* _Description of the task_
Exact copies of the lines below, from the one with "付着します。足の裏からは汗、角質、皮脂、垢、水虫の" up to and including the one with "üneş enerjili aydınlatma", are what this calls for; leave out pictures.

=======

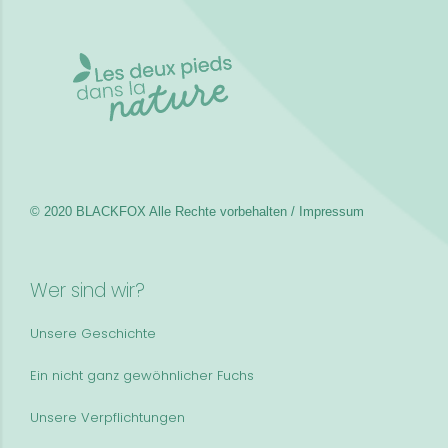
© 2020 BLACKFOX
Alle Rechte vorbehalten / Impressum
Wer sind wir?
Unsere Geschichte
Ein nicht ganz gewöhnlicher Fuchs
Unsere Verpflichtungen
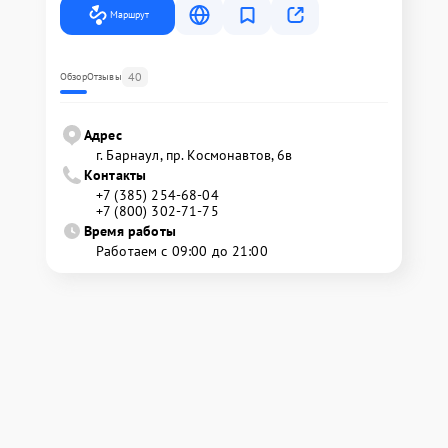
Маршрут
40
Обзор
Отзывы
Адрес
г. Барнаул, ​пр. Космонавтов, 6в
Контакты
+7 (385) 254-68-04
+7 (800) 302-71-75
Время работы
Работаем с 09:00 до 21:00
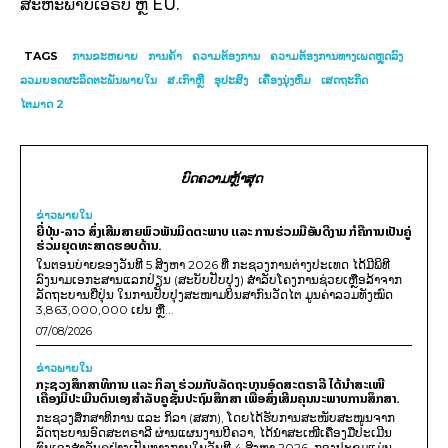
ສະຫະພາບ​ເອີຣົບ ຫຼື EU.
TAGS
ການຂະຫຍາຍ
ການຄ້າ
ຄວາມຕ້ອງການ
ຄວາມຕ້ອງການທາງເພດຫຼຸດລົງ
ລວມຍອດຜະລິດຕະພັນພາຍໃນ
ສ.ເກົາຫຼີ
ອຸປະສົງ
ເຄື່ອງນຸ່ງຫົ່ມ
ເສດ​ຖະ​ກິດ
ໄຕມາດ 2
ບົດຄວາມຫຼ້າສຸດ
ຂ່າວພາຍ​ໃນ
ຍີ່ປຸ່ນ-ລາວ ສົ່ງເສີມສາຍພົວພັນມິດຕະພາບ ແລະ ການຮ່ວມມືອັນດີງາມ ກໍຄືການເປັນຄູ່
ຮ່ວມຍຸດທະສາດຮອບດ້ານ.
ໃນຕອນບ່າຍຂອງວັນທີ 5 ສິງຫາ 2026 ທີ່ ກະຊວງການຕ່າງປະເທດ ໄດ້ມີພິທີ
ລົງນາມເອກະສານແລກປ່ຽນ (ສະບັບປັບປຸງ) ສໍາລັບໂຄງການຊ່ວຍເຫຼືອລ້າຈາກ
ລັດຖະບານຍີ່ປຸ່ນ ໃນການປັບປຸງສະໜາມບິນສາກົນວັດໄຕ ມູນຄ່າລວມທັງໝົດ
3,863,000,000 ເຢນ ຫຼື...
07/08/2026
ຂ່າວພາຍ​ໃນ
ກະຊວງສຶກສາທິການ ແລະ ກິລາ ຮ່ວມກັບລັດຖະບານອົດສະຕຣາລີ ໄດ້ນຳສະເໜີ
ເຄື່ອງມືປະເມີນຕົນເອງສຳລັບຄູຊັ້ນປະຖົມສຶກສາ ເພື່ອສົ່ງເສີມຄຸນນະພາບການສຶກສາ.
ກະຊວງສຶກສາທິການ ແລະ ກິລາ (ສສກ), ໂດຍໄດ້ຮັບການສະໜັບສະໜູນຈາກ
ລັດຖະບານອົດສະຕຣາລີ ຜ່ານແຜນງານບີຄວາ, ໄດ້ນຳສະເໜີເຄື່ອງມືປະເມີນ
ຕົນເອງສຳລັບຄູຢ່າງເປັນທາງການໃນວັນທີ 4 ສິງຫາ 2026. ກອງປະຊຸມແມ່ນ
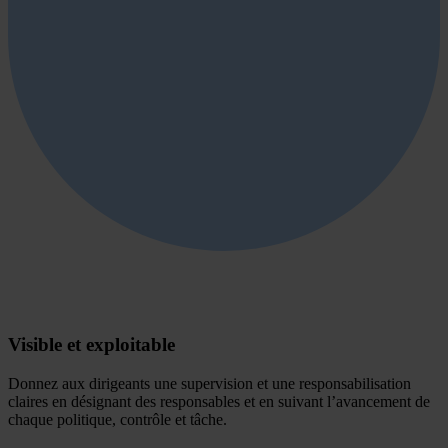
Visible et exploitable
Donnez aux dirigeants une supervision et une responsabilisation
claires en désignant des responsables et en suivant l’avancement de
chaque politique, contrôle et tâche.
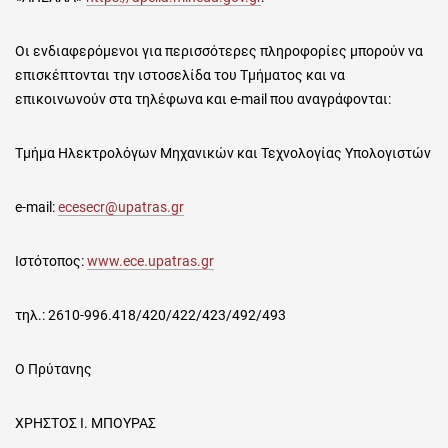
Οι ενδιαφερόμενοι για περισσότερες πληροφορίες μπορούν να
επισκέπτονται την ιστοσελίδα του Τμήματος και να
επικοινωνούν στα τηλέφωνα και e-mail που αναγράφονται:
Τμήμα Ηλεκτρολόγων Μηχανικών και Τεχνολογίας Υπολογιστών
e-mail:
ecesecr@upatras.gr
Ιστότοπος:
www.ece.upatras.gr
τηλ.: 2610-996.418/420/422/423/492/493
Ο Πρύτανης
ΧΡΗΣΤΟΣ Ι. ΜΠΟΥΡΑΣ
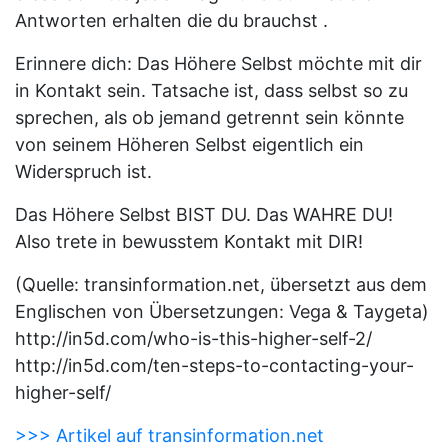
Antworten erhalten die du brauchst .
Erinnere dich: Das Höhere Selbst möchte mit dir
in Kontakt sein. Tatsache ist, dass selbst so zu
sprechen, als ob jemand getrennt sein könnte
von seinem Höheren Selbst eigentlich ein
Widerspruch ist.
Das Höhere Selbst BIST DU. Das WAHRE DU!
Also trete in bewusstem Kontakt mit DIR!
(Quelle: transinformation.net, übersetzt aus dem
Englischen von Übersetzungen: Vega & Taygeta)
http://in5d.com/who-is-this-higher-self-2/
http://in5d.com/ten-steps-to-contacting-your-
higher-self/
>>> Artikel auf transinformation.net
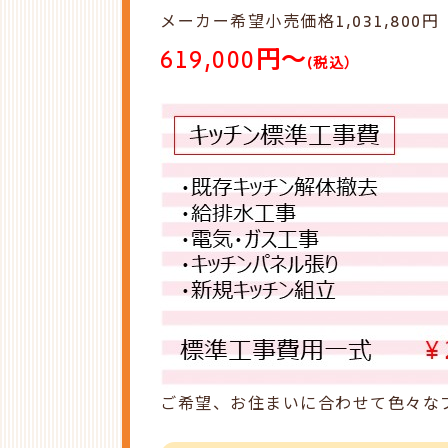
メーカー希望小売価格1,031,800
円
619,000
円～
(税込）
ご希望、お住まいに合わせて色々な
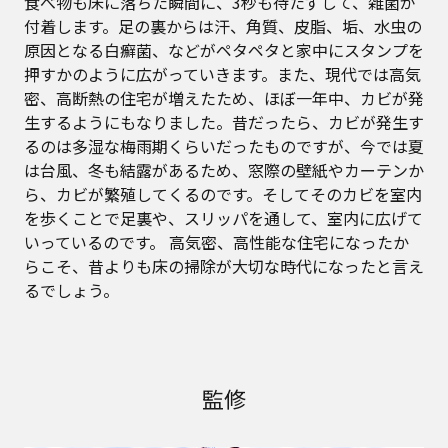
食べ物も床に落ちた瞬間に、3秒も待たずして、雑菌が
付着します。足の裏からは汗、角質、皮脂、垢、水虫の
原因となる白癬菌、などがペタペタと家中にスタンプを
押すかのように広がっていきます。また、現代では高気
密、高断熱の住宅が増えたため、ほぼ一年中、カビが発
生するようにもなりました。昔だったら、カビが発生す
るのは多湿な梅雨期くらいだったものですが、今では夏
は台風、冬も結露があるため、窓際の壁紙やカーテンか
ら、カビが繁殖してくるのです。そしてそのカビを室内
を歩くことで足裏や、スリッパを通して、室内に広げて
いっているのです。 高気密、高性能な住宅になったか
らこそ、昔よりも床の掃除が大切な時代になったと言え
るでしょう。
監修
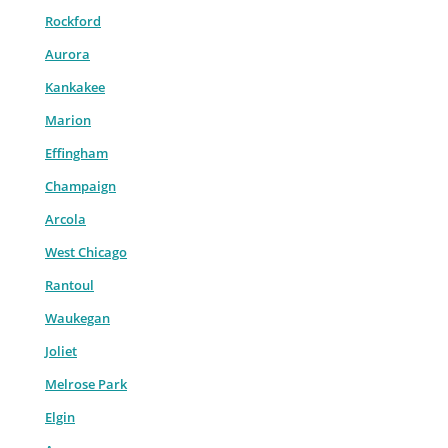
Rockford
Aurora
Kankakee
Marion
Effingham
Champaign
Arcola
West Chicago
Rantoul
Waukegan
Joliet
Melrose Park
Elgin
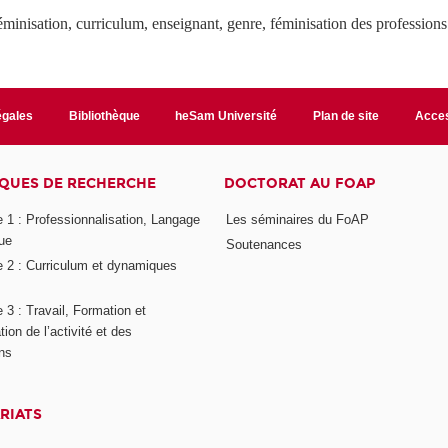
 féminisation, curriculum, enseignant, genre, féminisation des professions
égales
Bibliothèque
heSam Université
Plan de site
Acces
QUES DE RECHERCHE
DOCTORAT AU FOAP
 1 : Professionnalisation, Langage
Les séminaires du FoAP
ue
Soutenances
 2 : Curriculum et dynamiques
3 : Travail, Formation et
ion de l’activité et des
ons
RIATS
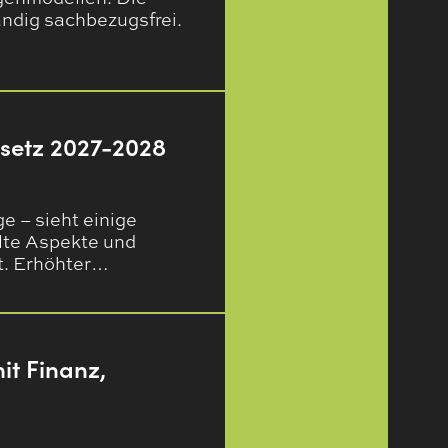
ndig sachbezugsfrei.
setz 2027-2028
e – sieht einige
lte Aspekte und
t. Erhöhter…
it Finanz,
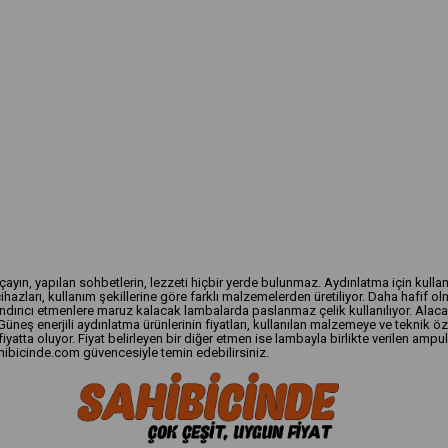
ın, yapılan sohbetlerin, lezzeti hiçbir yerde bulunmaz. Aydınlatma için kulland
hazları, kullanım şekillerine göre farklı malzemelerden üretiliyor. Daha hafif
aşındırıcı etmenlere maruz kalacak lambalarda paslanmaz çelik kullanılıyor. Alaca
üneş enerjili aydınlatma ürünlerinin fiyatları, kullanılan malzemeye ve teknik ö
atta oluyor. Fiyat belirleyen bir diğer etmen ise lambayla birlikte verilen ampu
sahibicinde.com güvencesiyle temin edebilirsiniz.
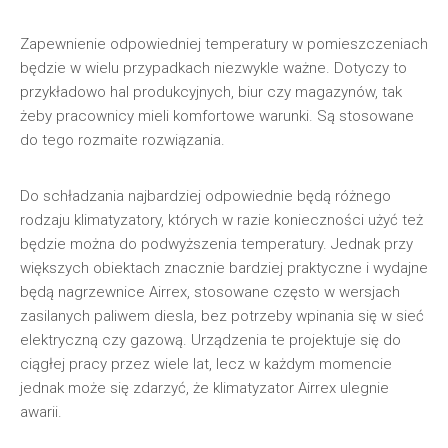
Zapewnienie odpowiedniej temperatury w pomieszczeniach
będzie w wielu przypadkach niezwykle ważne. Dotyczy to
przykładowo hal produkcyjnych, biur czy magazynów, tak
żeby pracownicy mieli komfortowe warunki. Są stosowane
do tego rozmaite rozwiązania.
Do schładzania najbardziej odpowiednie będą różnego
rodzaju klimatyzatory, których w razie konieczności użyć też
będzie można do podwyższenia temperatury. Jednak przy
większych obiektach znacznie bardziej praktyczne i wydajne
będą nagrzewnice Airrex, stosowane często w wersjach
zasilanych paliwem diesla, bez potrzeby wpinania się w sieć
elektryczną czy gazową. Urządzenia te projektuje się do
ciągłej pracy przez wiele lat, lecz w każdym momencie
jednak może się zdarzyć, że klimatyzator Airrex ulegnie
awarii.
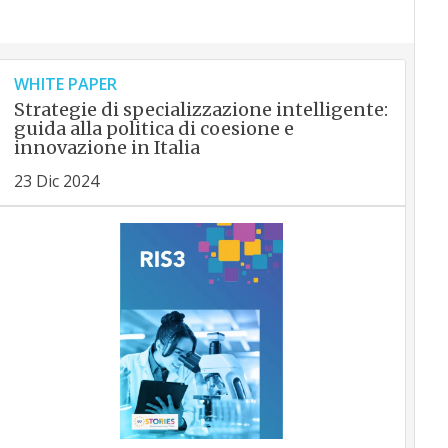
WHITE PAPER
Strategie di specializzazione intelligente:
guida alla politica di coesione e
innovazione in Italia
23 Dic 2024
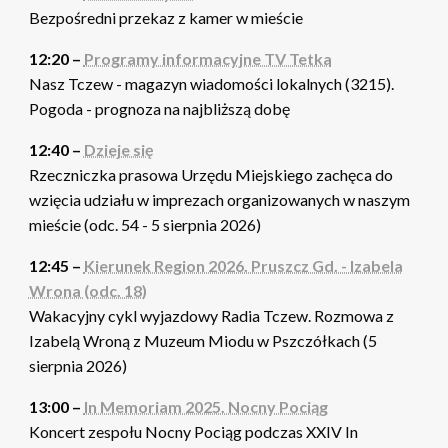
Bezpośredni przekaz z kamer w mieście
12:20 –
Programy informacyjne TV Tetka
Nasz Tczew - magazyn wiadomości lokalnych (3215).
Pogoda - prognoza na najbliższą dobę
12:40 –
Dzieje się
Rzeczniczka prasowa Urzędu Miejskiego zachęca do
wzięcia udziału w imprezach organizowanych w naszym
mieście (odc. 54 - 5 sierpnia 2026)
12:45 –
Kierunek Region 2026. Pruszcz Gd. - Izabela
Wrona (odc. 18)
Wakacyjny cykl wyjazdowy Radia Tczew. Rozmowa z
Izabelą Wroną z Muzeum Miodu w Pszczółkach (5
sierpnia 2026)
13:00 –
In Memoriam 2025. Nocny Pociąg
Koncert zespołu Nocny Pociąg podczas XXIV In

=======

* _Solved exercise_
付着します。足の裏からは汗、角質、皮脂、垢、水虫の
原因となる白癬菌、などがペタペタと家中にスタンプを
押すかのように広がっていきます。また、現代では高気
密、高断熱の住宅が増えたため、ほぼ一年中、カビが発
生するようにもなりました。昔だったら、カビが発生す
るのは多湿な梅雨期くらいだったものですが、今では夏
は台風、冬も結露があるため、窓際の壁紙やカーテンか
ら、カビが繁殖してくるのです。そしてそのカビを室内
を歩くことで足裏や、スリッパを通して、室内に広げて
いっているのです。 高気密、高性能な住宅になったか
らこそ、昔よりも床の掃除が大切な時代になったと言え
るでしょう。
監修
Rockford
Aurora
Kankakee
Marion
Effingham
Champaign
Arcola
West Chicago
Rantoul
Waukegan
Joliet
Melrose Park
Elgin
 féminisation, curriculum, enseignant, genre, féminisation des professions
égales
Bibliothèque
heSam Université
Plan de site
Acces
QUES DE RECHERCHE
DOCTORAT AU FOAP
 1 : Professionnalisation, Langage
Les séminaires du FoAP
ue
Soutenances
 2 : Curriculum et dynamiques
3 : Travail, Formation et
ion de l’activité et des
ons
RIATS
ndig sachbezugsfrei.
setz 2027-2028
e – sieht einige
lte Aspekte und
t. Erhöhter…
it Finanz,
ın, yapılan sohbetlerin, lezzeti hiçbir yerde bulunmaz. Aydınlatma için kulland
hazları, kullanım şekillerine göre farklı malzemelerden üretiliyor. Daha hafif
aşındırıcı etmenlere maruz kalacak lambalarda paslanmaz çelik kullanılıyor. Alaca
üneş enerjili aydınlatma ürünlerinin fiyatları, kullanılan malzemeye ve teknik ö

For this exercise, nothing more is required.